News Analysis: How MLB lost the summer to basketball
This town, this fall, could be all about basketball.
In September, in the final two weeks of what should be a wacky 2020 baseball season, with the Dodgers and Angels potentially fighting for a postseason berth, the Lakers and Clippers could be battling one another in the NBA Western Conference finals.
In October, whether the Dodgers advance to the playoffs for the eighth consecutive year or the Angels get there for the first time in six years, Los Angeles could be preoccupied with the Lakers or Clippers in the NBA Finals.
Baseball could have taken center stage in July, with an Independence Day launch that would have given the national pastime a four-week head start on the NBA. Yet baseball botched its return so badly that the head start might amount to four days.
It’s Time for Dodger Baseball, in the shadows of the NBA, and subject to interruption by a killer virus.
MLB commissioner Rob Manfred was given the go-ahead by owners to exercise his authority to impose a pandemic-shortened regular season as agreed upon March 26.
On Monday, after Major League Baseball owners and players traded bargaining proposals, hostile lawyer letters and accusatory public statements for more than a month, the two sides officially gave up on making a deal. The league and its players’ union instead decided to implement the terms of a March 26 agreement, under which the players earn prorated pay for every game played this season and the owners dictate how many games the season will include.
The season is expected to be 60 games, starting on or about July 24, provided a health and safety protocol can be finalized this week. The season is normally 162 regular season games, plus playoffs but it has been cut short by the COVID-19 pandemic.
The unresolved questions include sensitive ones.
For example: Angels star Mike Trout is not thought to be at high risk for contracting the coronavirus, but his wife is due to give birth to the couple’s first child during the season. Could Trout be excused for this two-month season without forfeiting his salary? And would players reluctant to complete an entire season under quarantine be willing to do so to complete the postseason?
The teams are expected to stage a second spring training as soon as next week at their home ballparks, largely chased from Arizona and Florida training sites by surges in the virus in those states. The league then would monitor the virus to see whether it appears under control to start the season, or whether the spread of the virus might force the season be called off before it could start.
The sides could have made this deal six weeks ago, and players would have been in spring training by now.
Owners insisted that, because games without fans would mean less revenue than games with fans, players should take less money to play them. The March 26 agreement provided for prorated salaries regardless of attendance, but the owners did not include that until their fourth proposal.
Players insisted that the season could extend into November and even December, proposing seasons of as long as 114 games. Owners rejected those bids because of concerns about a possible second wave of the coronavirus — Dr. Anthony Fauci, director of the National Institute of Allergy and Infectious Diseases, told The Times he would wrap up the season in September — and because the league’s television partners want the postseason to end in October.
The failure to reach an agreement meant that radical changes proposed during negotiations — the permanent adoption of the designated hitter in the National League, a postseason expanded from 10 teams to 16 and advertising patches on uniforms — were put on hold until at least the 2022 season, pending negotiations on a new collective bargaining agreement.

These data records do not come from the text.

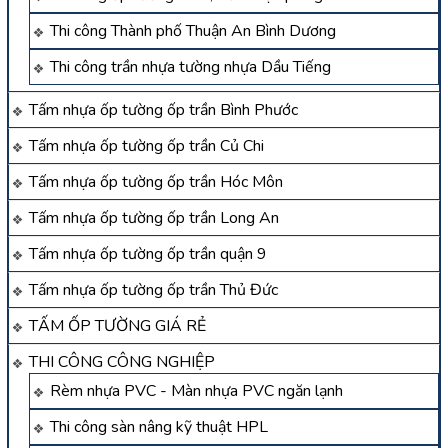
Thi công Thành phố Thuận An Bình Dương
Thi công trần nhựa tường nhựa Dầu Tiếng
Tấm nhựa ốp tường ốp trần Bình Phước
Tấm nhựa ốp tường ốp trần Củ Chi
Tấm nhựa ốp tường ốp trần Hóc Môn
Tấm nhựa ốp tường ốp trần Long An
Tấm nhựa ốp tường ốp trần quận 9
Tấm nhựa ốp tường ốp trần Thủ Đức
TẤM ỐP TƯỜNG GIÁ RẺ
THI CÔNG CÔNG NGHIỆP
Rèm nhựa PVC - Màn nhựa PVC ngăn lạnh
Thi công sàn nâng kỹ thuật HPL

Those future negotiations were expected to be stormy even before the coronavirus emerged, as industry revenues have risen in recent years while salaries have remained flat. The negotiations now could be complicated by a grievance the players’ union is expected to file against the league.

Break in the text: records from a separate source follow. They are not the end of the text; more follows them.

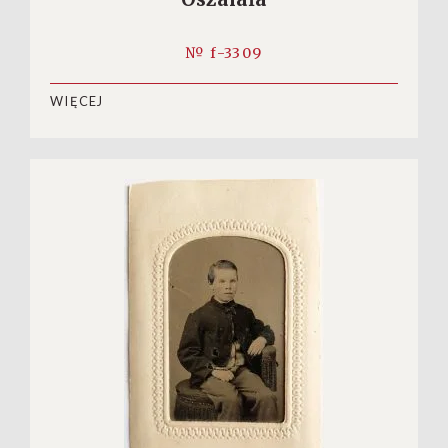
№ f-3309
WIĘCEJ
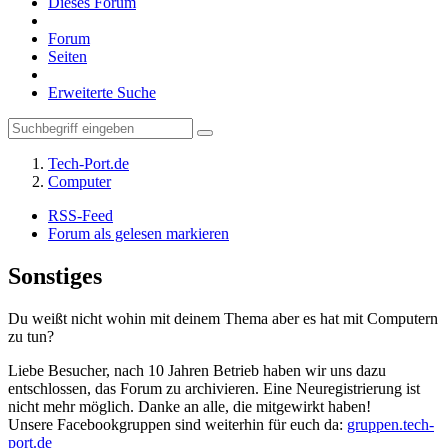
Dieses Forum
Forum
Seiten
Erweiterte Suche
Tech-Port.de
Computer
RSS-Feed
Forum als gelesen markieren
Sonstiges
Du weißt nicht wohin mit deinem Thema aber es hat mit Computern
zu tun?
Liebe Besucher, nach 10 Jahren Betrieb haben wir uns dazu
entschlossen, das Forum zu archivieren. Eine Neuregistrierung ist
nicht mehr möglich. Danke an alle, die mitgewirkt haben!
Unsere Facebookgruppen sind weiterhin für euch da:
gruppen.tech-
port.de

The union would argue the league did not “work in good faith to … complete the fullest 2020 championship season and post-season that is economically feasible,” as it was written in that that March agreement. The union believes owners stalled negotiations to be able to impose a season and say time would not permit a longer one, and the difference in collective salary could amount to hundreds of millions of dollars in damages.
The league would argue, presumably with documentation to back up the claims it has made publicly, that commissioner Rob Manfred and union chief Tony Clark agreed last week on a 60-game season, only to have the union renege on the deal. Clark has called that claim “unequivocally false.”
The MLB players’ union has rejected the owners’ 60-game proposal, leaving the league with these three options concerning the 2020 season.
The league also would argue that Manfred did not punitively reduce the schedule beyond his final offer and that players did not negotiate in good faith for possible tradeoffs to reduced salaries. The owners do not consider themselves at significant risk of having to pay damages.
After getting routed in the last round of collective bargaining, the players remained strong this time, turning down an offer worth a collective $300 million more than they will earn now, standing firm against any dilution of their prorated salaries in the hope that an arbitrator might award them even more in the end.
This season will most likely be completed before the grievance process, so for now Dodgers fans await the 11 words they have longed to hear in the four months since the team Dodgers acquired one of the most dynamic players in baseball from the Boston Red Sox:
“Leading off for the Dodgers, right fielder, number 50, Mookie Betts.”